A variety of cementitious products were evaluated and Permacast MS 10,000 made by AP/M Permaform was selected for all manhole and catch basin relining. MS 10,000 is an ultra high-strength mortar based on Portland cement and fortified with micro silica and other densifying agents. Graded quartz sands and fibers are added to improve cohesion and flexural strength.

What about MIC?

Mortar strength was not the only the only thing to consider when rehabilitating Chicago’s manholes — the proposed solution also had to resist microbiologically-induced concrete corrosion, or MIC.

Poorly understood when the manholes were originally built, MIC is now known to be a prime cause of concrete deterioration in both storm water and wastewater systems. The organic waste, combined with increased temperatures, long retention times, turbulence, and anaerobic conditions create hydrogen sulfide gas. This in turn creates a proliferation of thiobacillus, a bacterium that feeds on the sulfur within the gas and then excretes sulfuric acid. And sulfuric acid, of course, attacks the concrete matrix and decomposes it into a crumbly white mass consisting primarily of gypsum.

To further enhance MS 10,000’s corrosion resistance, city engineers specified the use of ConmicShield, a liquid admixture also made by AP/M Permaform. This material, a water-stabilized silica salt, is a liquid added during the mixing phase that bonds molecularly with cement particles, forming a physical barrier to production of thiobacillus. It is non-toxic to humans and animals, but permanently inhibits single-celled organisms like thiobacillus.

For additional protection against industrial acids and road salts, the city specified a final layer of epoxy on top of the ConmicShield-enhanced MS 10,000. The epoxy-coated, cement-reinforced manholes represent the state-of-the-art in manhole rehabilitation and are expected to last another 100 years.

Manholes are tight spaces, and brick-and-block walls are very irregular, with sizeable voids and protrusions. Many spray techniques use too much pressure, so material rebounds and doesn’t adhere well, and it’s hard to coat brick-and-block thoroughly because spray cannot get into or behind irregularities.

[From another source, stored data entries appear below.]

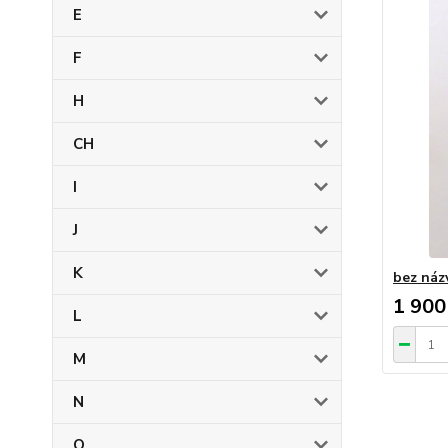
E
F
H
CH
I
J
K
bez náz
1 900
L
M
N
O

To avoid these problems, Benchmark Construction — the winning bidder for all contracts to date — uses the AP/M Permaform Spin Caster. The Spin Caster is a pump connected to a spinning, mortar-emitting nozzle that is winched in and out of manholes by a rig that two crewmembers can operate. The nozzle spins alternately, clockwise then counter-clockwise, applying half the thickness in each direction.

As it is raised and lowered from bench to casting, the MS 10000 mortar sprays evenly and does not ‘cast shadows’ behind raised portions of the rehabilitated surface, such as protruding bricks. Pressure is regulated to eliminate material rebound, but kept firm enough to compact the mortar with centrifugal force and insure tight adhesion. Bi-directional application also creates a finished product with a smooth surface and eliminates the need for hand trowel work.

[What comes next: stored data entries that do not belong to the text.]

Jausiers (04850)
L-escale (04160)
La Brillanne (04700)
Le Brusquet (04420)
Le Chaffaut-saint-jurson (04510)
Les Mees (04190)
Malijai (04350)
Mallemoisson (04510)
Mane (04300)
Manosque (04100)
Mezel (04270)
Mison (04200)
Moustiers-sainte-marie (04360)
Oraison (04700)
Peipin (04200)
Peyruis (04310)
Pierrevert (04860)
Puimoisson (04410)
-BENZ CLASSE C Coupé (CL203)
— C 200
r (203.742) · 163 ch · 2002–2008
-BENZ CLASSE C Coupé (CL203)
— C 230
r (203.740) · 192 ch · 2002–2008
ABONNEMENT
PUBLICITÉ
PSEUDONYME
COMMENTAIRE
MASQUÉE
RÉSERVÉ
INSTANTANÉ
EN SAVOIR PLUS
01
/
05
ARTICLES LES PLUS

Application is straightforward and only requires a two-person crew — one to mix mortar and tend the pump and one to operate the winch and spinning nozzle. The Spin Caster quickly applies very thin coats as it is winched up and down. This allows precisely-engineered thicknesses of new material and, depending on the condition of the manhole substrate, allows the crew to move quickly and rehabilitate several manholes per day. Since the nozzle is lowered from the surface, and since hand troweling is usually eliminated, technicians are usually able to stay out of hazardous confined sewer spaces. The combination of thorough coverage, speed and safety made the Spin Caster a winning choice for both Benchmark Construction and the City of Chicago.

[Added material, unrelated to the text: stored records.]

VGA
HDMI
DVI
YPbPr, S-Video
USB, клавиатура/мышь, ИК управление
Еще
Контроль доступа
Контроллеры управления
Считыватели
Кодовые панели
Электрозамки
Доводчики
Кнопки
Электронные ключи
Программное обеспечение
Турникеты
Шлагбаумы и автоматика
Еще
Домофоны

Time and corrosion are formidable foes, but Chicago’s massive effort is overcoming both. The world’s largest manhole rehabilitation project is proving that the right mortar, combined with the right MIC protection agent and the proper application methods, is the most cost-effective method of increasing the life of aging manholes and catch basins.

Angus W. Stocking, L.S.,
is a licensed land surveyor, with 17 years experience in several states, who now writes about construction and infrastructure.